PROVIDED DATA
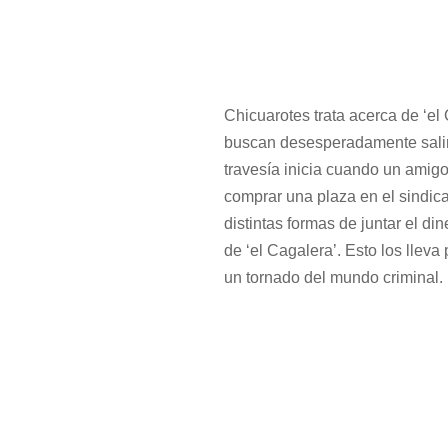
Chicuarotes trata acerca de ‘el 
buscan desesperadamente salir 
travesía inicia cuando un amigo 
comprar una plaza en el sindicat
distintas formas de juntar el din
de ‘el Cagalera’. Esto los llev
un tornado del mundo criminal.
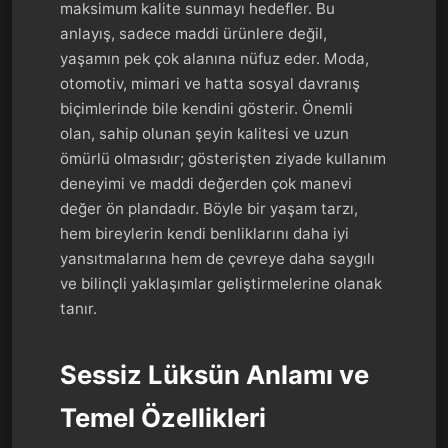
maksimum kalite sunmayı hedefler. Bu
anlayış, sadece maddi ürünlere değil,
yaşamın pek çok alanına nüfuz eder. Moda,
otomotiv, mimari ve hatta sosyal davranış
biçimlerinde bile kendini gösterir. Önemli
olan, sahip olunan şeyin kalitesi ve uzun
ömürlü olmasıdır; gösterişten ziyade kullanım
deneyimi ve maddi değerden çok manevi
değer ön plandadır. Böyle bir yaşam tarzı,
hem bireylerin kendi benliklarını daha iyi
yansıtmalarına hem de çevreye daha saygılı
ve bilinçli yaklaşımlar geliştirmelerine olanak
tanır.
Sessiz Lüksün Anlamı ve
Temel Özellikleri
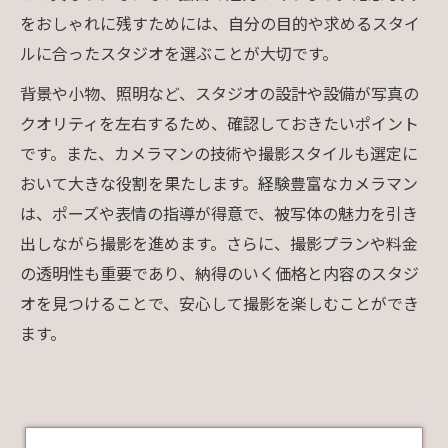
をおしゃれに残すためには、自分の目的や求めるスタイ
ルに合ったスタジオを選ぶことが大切です。
背景や小物、照明など、スタジオの設計や設備が写真の
クオリティを左右するため、確認しておきたいポイント
です。また、カメラマンの技術や撮影スタイルも選定に
おいて大きな役割を果たします。経験豊富なカメラマン
は、ポーズや表情の指導が得意で、被写体の魅力を引き
出しながら撮影を進めます。さらに、撮影プランや料金
の透明性も重要であり、納得のいく価格と内容のスタジ
オを見つけることで、安心して撮影を楽しむことができ
ます。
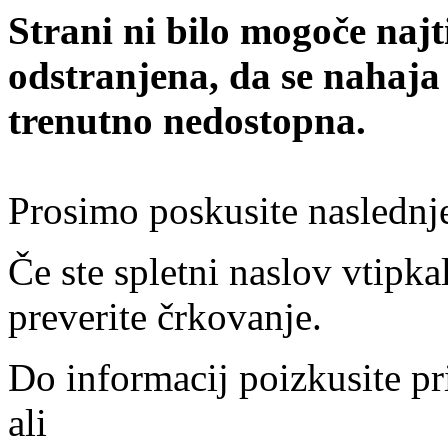
Strani ni bilo mogoče najt
odstranjena, da se nahaja
trenutno nedostopna.
Prosimo poskusite naslednj
Če ste spletni naslov vtipkal
preverite črkovanje.
Do informacij poizkusite pr
ali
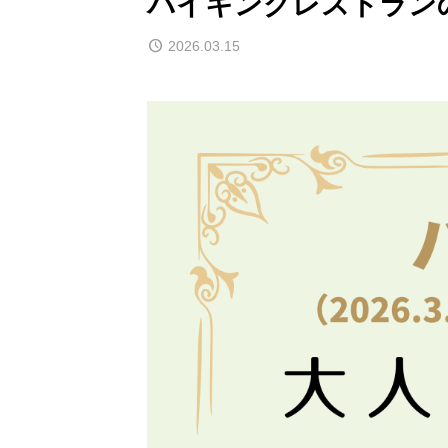
バイキングレストラン
2026.03.15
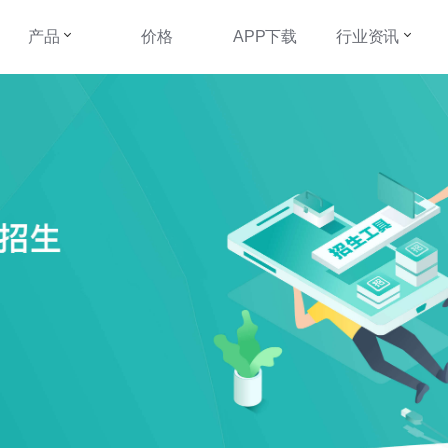
产品
价格
APP下载
行业资讯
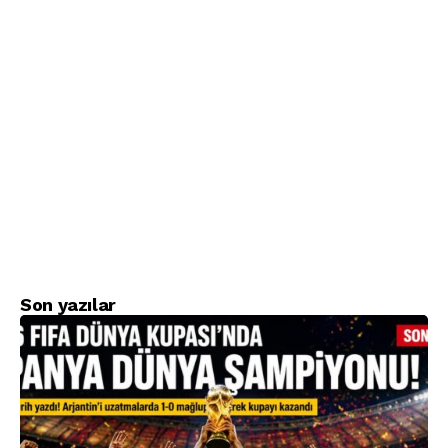
Son yazılar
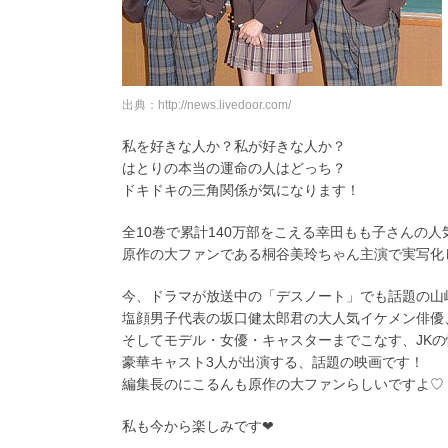
出典：http://news.livedoor.com/
私を好きな人か？私が好きな人か？
はとりの本当の運命の人はどっち？
ドキドキの三角関係が気になります！
全10巻で累計140万部をこえる幸田もも子さんの
原作の大ファンである桐谷美玲ちゃん主演で実写化
今、ドラマが放送中の「デスノート」でも話題の山
塩顔男子代表の坂口健太郎君の大人気イケメン俳優
そしてモデル・女優・キャスターまでこなす、JK
豪華キャスト3人が出演する、話題の映画です！
編集長のにこるんも原作の大ファンらしいですよ♡
私も今から楽しみです❤︎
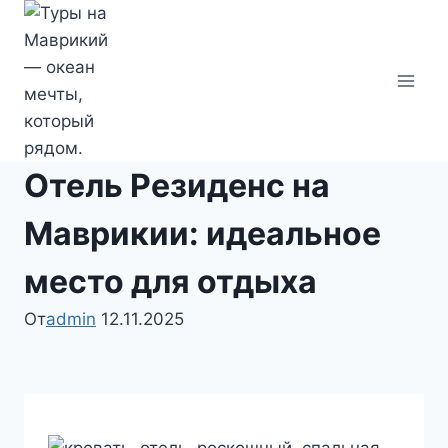
Перейти
к
содержимому
Отель Резиденс на
Маврикии: идеальное
место для отдыха
От
admin
12.11.2025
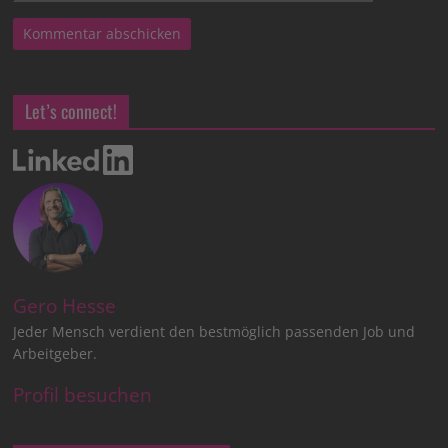
Let’s connect!
Gero Hesse
Jeder Mensch verdient den bestmöglich passenden Job und
Arbeitgeber.
Profil besuchen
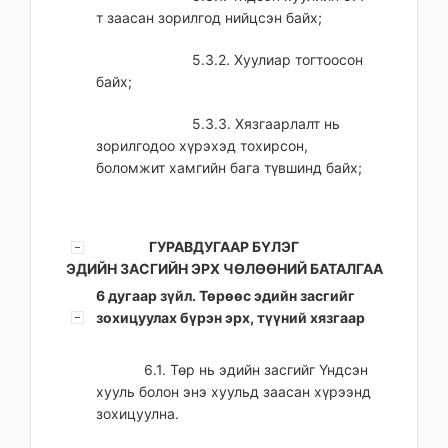
т заасан зорилгод нийцсэн байх;
5.3.2. Хуулиар тогтоосон
байх;
5.3.3. Хязгаарлалт нь
зорилгодоо хүрэхэд тохирсон,
боломжит хамгийн бага түвшинд байх;
ГУРАВДУГААР БҮЛЭГ
ЭДИЙН ЗАСГИЙН ЭРХ ЧӨЛӨӨНИЙ БАТАЛГАА
6 дугаар зүйл. Төрөөс эдийн засгийг
зохицуулах бүрэн эрх, түүний хязгаар
6.1. Төр нь эдийн засгийг Үндсэн
хууль болон энэ хуульд заасан хүрээнд
зохицуулна.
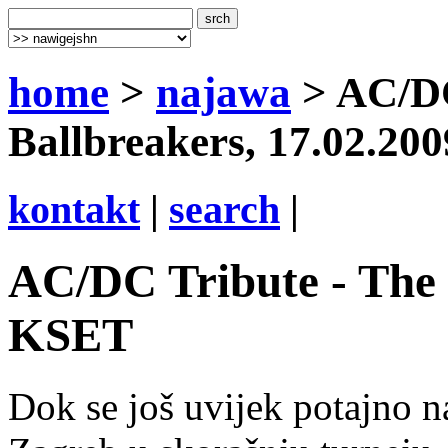
home
>
najawa
> AC/DC
Ballbreakers, 17.02.20
kontakt
|
search
|
AC/DC Tribute - The B
KSET
Dok se još uvijek potajno 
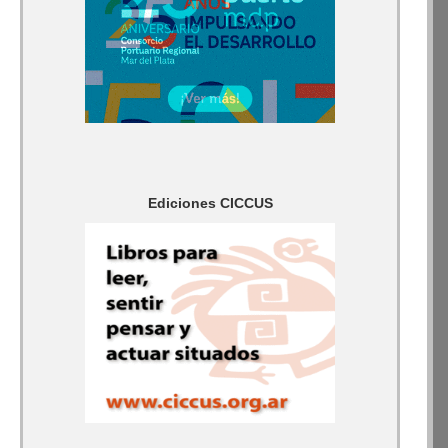
Ediciones CICCUS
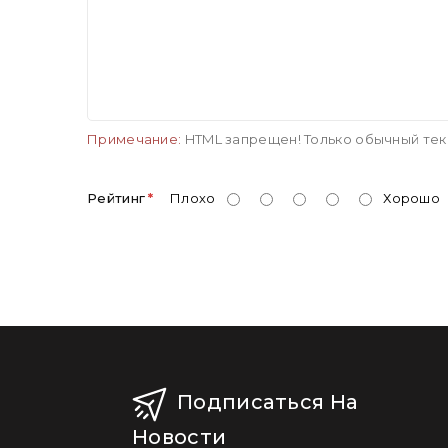
Примечание:
HTML запрещен! Только обычный тек
Рейтинг
Плохо
Хорошо
Подписаться На
Новости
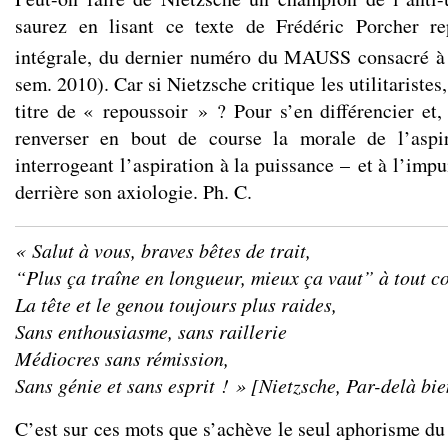
saurez en lisant ce texte de Frédéric Porcher re
intégrale, du dernier numéro du MAUSS consacré à l
sem. 2010). Car si Nietzsche critique les utilitaristes
titre de « repoussoir » ? Pour s’en différencier et,
renverser en bout de course la morale de l’aspi
interrogeant l’aspiration à la puissance – et à l’imp
derrière son axiologie. Ph. C.
« Salut à vous, braves bêtes de trait,
“Plus ça traîne en longueur, mieux ça vaut” à tout c
La tête et le genou toujours plus raides,
Sans enthousiasme, sans raillerie
Médiocres sans rémission,
Sans génie et sans esprit ! » [Nietzsche,
Par-delà bie
C’est sur ces mots que s’achève le seul aphorisme du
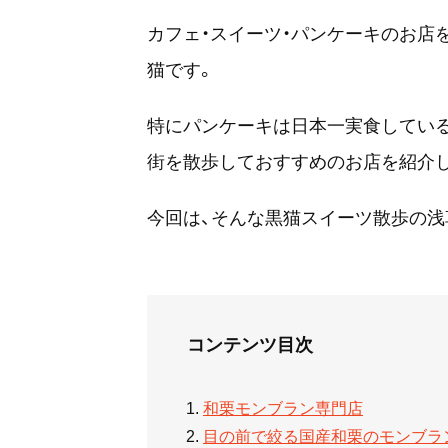
カフェ・スイーツ・パンケーキのお店
猫です。
特にパンケーキは日本一実食してい
街を散歩しておすすめのお店を紹介
今回は、そんな黒猫スイーツ散歩の浅
コンテンツ目次
和栗モンブラン専門店
目の前で絞る国産和栗のモンブラ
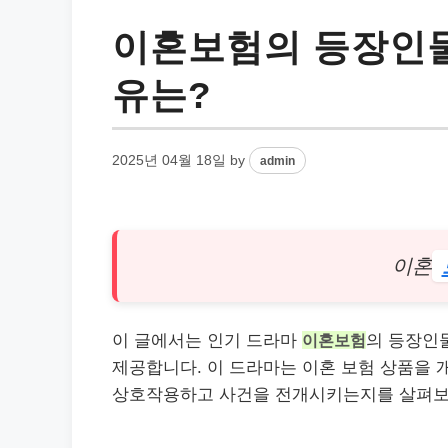
이혼보험의 등장인물
유는?
2025년 04월 18일
by
admin
이혼
이 글에서는 인기 드라마
이혼보험
의 등장인
제공합니다. 이 드라마는 이혼 보험 상품을 
상호작용하고 사건을 전개시키는지를 살펴보는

ASSIGNMENT
Tally how many lines include "sans" in the listing above; reply with the number only.

RESPONSE TO THE TASK
3